Roy Alexander Weise is an award-winning theatre director, actor and the joint artistic director of the Royal Exchange in Manchester.
Awarded an MBE in 2020, Roy has climbed the theatrical ladder, spurred on by hard work and a refreshing creative vision -directing West End performances such as Nine Night and winning the James Menzies-Kitchen award for his 2016 sold-out production of The Mountaintop at the Young Vic. He also directed The Mountaintop in its run at the Royal Exchange in September and October.
Fast becoming a giant of the theatre industry, Roy’s goal remains unwavering. “It’s so important to ask if our work reflects and represents the audiences we want to encourage into the building,” he said.
We met virtually to discuss the nature of Roy’s position as a leading figure in the theatre industry, the symbiotic relationship between audience and theatre and the role theatre plays in arousing crucial and often uncomfortable conversations.
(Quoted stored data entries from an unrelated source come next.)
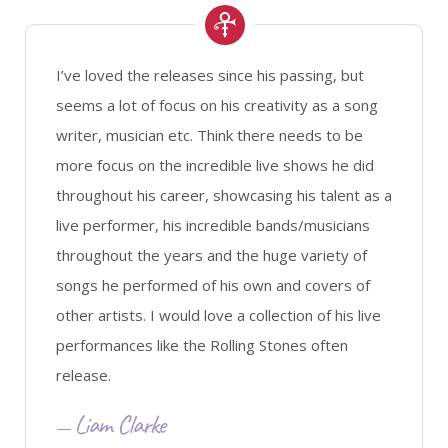
I’ve loved the releases since his passing, but
seems a lot of focus on his creativity as a song
writer, musician etc. Think there needs to be
more focus on the incredible live shows he did
throughout his career, showcasing his talent as a
live performer, his incredible bands/musicians
throughout the years and the huge variety of
songs he performed of his own and covers of
other artists. I would love a collection of his live
performances like the Rolling Stones often
release.
Liam Clarke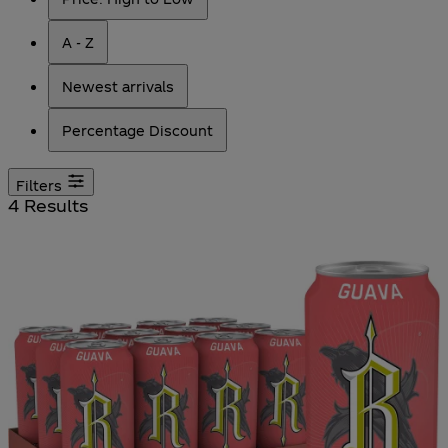
A - Z
Newest arrivals
Percentage Discount
Filters
4 Results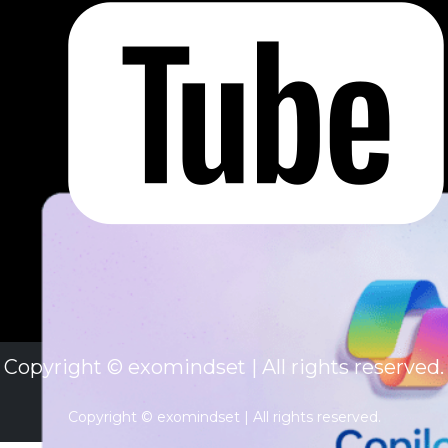
Copyright © exomindset | All rights reserved.
Copyright © exomindset | All rights reserved.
The horrific events of 2020 saw George Floyd, Breonna Taylor and others killed by police, causing shockwaves around the globe. Yet, in the wake of the events, others in the theatre industry called upon the two Royal Exchange directors to make statements and criticised their apparent silence.
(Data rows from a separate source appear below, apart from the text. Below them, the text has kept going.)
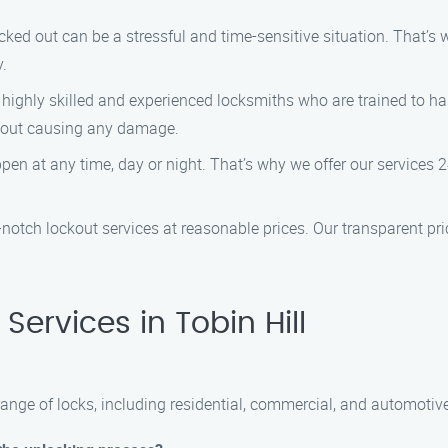
cked out can be a stressful and time-sensitive situation. That’s
y.
 highly skilled and experienced locksmiths who are trained to ha
thout causing any damage.
en at any time, day or night. That’s why we offer our services 2
p-notch lockout services at reasonable prices. Our transparent pr
ervices in Tobin Hill
range of locks, including residential, commercial, and automotive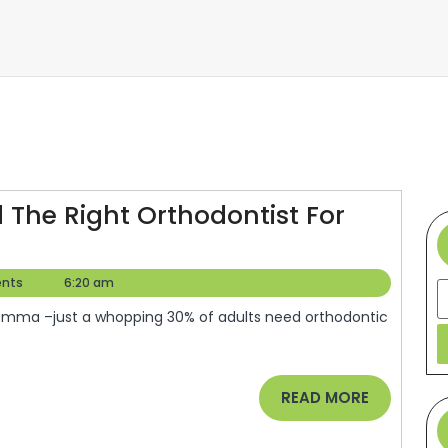
 The Right Orthodontist For
Do
ou
nts
6:20 am
S
Need
races?
ind
he
READ
READ MORE
ight
MORE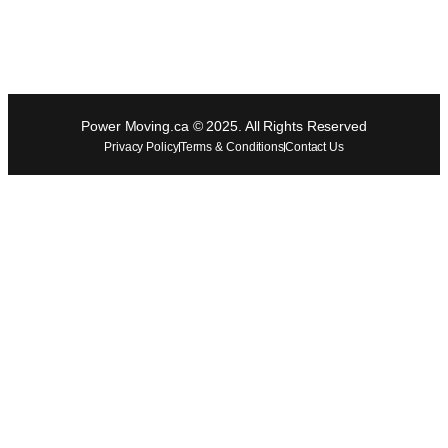
Power Moving.ca © 2025. All Rights Reserved
Privacy Policy
Terms & Conditions
Contact Us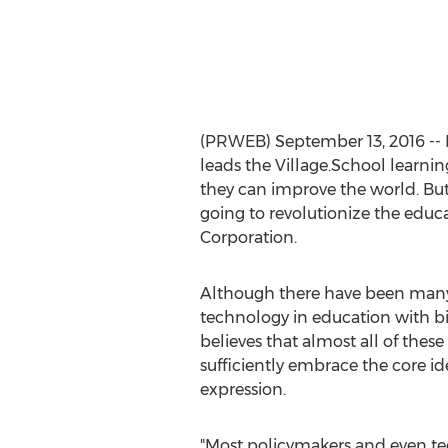
(PRWEB) September 13, 2016 -- 
leads the Village.School learnin
they can improve the world. But 
going to revolutionize the educ
Corporation.
Although there have been many
technology in education with bil
believes that almost all of these
sufficiently embrace the core ide
expression.
"Most policymakers and even tec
Roy explains how this highlighted the nuance of his position as a black leader in a creative industry.
“I was sort of like, well, I’m not being funny, but as a black man, as somebody who has experienced this all my life, I haven’t just woken up today and decided to change the way I live, and my interactions with the world around me because I’ve watched a nine-minute video of a black man being killed by the people who are supposed to protect him,” he said.
“We were already doing the work long before the pandemic, so why am I now being turned to?
“I’ve found there is a danger we fall into sometimes, artists who are from communities that experience systematic oppression, are invited to make work about systematic oppression. But are those the stories they want to tell?
“It can be a challenging space and wounds are opened when those who face discrimination make work for the benefit of other people’s education. I’m not interested in that. Also, these artists are often performing their work to the people who represent that oppression. That isn’t always the safest way to invite people into the theatre. Though theatre is place we can learn, there has to be a balance. It’s about plurality.
“Our drive is making sure that everybody has access to stories and fair representation. The ambition is not all of our plays are deeply political, but it’s not something we’re afraid of.
“What we’re not here to do is to make fleeting statements that everyone will have forgotten in a few days’ time.”
We discuss the intrinsic nature of theatre in providing a vessel to ignite important conversation and strengthen communities.
“When I was younger, I believed that theatre could change the world,” he said. “The truth is I don’t necessarily think it will change the world any time soon.
“But what it can do in communities is educate, entertain and pull threads between people.
“We watch somebody else making choices and learn. If I witness something brutal or ugly on stage, I am forced to have a conversation and take a position on it.”
But he added: “I’m not interested in the discomfort people feel. I’m not interested in patting audiences on the back because they feel they’ve achieved something by waking up.”
So, what do you want from audiences?
“Just get on with it,” he said. “Stop your excuses. Get on with it. If we know it’s wrong, why do we still allow it to happen?”
He concluded: “One of the biggest challenges about the British theatre is that it is still predominantly run by the same kinds of people. There’s been a fear that sometimes exists about what happens when you programme work that isn’t familiar.
“What happens when you program work where the face is different? It feels like, in theatre, we’re now reckoning with that.”